What makes it different to a standard shop is that you don’t pay for what you buy. Instead, your shopping fee entitles you to a certain amount of items from the shop. Also, items are grouped together in categories so that you are only entitled to a certain amount of products from each group. You cannot mix and match items across groups. You either take your item from the group or you leave it, but the grouped foods mean you are entitled to a range of food rather than all of one kind.

We do it this way for several reasons. First, we think it is more dignified. We don’t think anybody is served well by receiving handouts. Instead, we think it is more dignified for people to buy in to the club rather than rely on handouts.

Second, we think it is important to not just give people handouts that will free up money they could spend on food but they are choosing to spend elsewhere. Whilst the food club offers shopping at knock-down prices, it expects people to take some responsibility for organising their finances to buy in. We are not in the business of simply freeing up people’s cash but asking them to actually buy in.

Third, whilst we would help people with crisis support where it may be needed, we do not do this long term. We have no interest in keeping people in crisis mode. Instead, though we may offer crisis relief periodically for somebody, we want to move them out of crisis mode into the food club that comes with the need to buy in and requires financial responsibility. The aim is to ultimately move people away from crisis mode, into the food club and ultimately out of the food club to a position where they are able to operate without such support altogether. The food club provides a helpful stepping stone.

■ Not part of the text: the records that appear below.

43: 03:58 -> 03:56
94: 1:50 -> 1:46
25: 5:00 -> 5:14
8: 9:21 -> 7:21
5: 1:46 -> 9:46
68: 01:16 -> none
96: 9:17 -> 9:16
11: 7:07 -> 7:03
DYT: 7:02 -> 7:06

Fourth, this is supplemented by other things. It is no good helping people with food if they have other needs that are clearly going to stop them becoming self-sufficient. In our community, language barriers are a major factor in people being able to get into work. Therefore, we provide English Classes. Much like the food club, the English Classes are not intended to keep people forever at beginner level. Often, we take people when they cannot get onto college courses and they remain with us until they are able to get into college. But we provide English Classes alongside the food club. Similarly, we provide (or signpost people toward other agencies who can offer) other means of support so that various barriers that might exist to help them. A food club on its own may not address some of these issues, but alongside a wider package of support, we are less likely to see people kept in crisis mode and reliant upon us.

We do not want to see people kept reliant on us. We want to see people helped and supported so that they can move on from such support. We do these things because we think it is important to love and help people in our community. It also provides us with opportunities to build relationships with people in our community. But we want to do it in a way that actually helps and we’re convinced handouts are not it.